BEGIN MATERIAL SUPPLIED

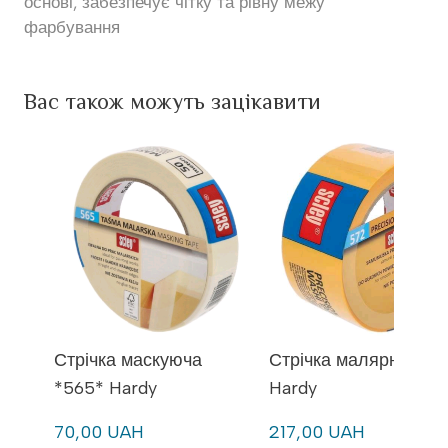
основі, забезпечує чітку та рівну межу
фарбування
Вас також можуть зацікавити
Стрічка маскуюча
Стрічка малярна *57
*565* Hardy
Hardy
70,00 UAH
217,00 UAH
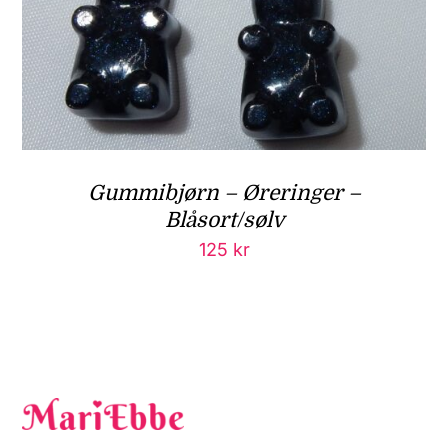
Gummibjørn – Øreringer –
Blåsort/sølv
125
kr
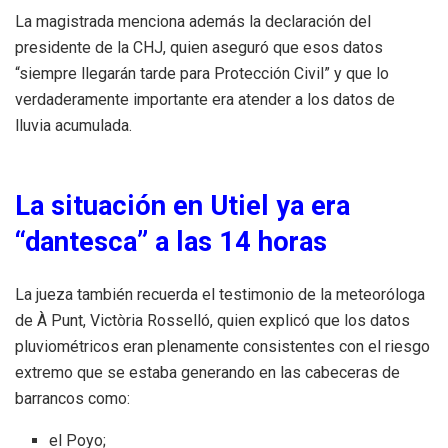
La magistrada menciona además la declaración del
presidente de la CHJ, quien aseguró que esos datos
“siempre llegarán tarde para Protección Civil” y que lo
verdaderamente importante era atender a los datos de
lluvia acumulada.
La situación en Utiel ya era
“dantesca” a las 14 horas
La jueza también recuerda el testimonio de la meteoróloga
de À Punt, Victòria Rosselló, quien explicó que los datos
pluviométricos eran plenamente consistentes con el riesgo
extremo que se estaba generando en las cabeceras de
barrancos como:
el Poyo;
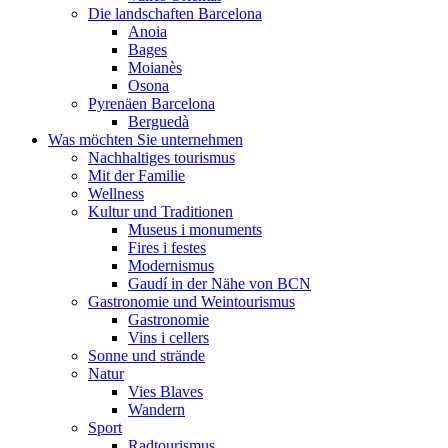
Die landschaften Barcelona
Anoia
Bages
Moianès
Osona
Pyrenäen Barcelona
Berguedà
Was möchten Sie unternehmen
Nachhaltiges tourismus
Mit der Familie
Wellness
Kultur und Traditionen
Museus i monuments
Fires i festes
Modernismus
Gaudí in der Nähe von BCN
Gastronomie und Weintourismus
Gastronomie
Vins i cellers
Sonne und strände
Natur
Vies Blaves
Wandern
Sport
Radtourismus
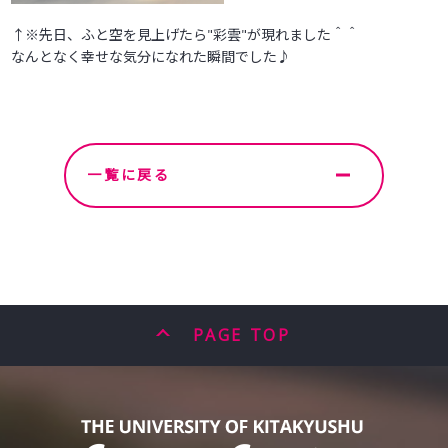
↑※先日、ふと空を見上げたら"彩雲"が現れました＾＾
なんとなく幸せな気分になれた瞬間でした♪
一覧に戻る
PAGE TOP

END MATERIAL SUPPLIED
BEGIN MATERIAL SUPPLIED

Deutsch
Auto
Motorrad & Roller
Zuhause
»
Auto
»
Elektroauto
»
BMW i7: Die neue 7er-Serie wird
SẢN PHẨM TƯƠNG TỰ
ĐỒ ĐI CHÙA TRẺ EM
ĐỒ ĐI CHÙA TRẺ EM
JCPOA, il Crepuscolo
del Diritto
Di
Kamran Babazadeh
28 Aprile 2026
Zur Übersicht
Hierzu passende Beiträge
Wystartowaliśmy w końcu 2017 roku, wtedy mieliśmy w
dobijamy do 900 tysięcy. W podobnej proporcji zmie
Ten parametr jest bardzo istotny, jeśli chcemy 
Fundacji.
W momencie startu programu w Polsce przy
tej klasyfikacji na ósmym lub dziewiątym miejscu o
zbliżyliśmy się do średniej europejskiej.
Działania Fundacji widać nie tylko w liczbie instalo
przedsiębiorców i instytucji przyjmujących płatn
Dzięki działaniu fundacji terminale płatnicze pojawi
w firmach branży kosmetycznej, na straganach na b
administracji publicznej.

END MATERIAL SUPPLIED

Which lines in the listing above include the string "datos"? Copy each of them.

presidente de la CHJ, quien aseguró que esos datos
verdaderamente importante era atender a los datos de
de À Punt, Victòria Rosselló, quien explicó que los datos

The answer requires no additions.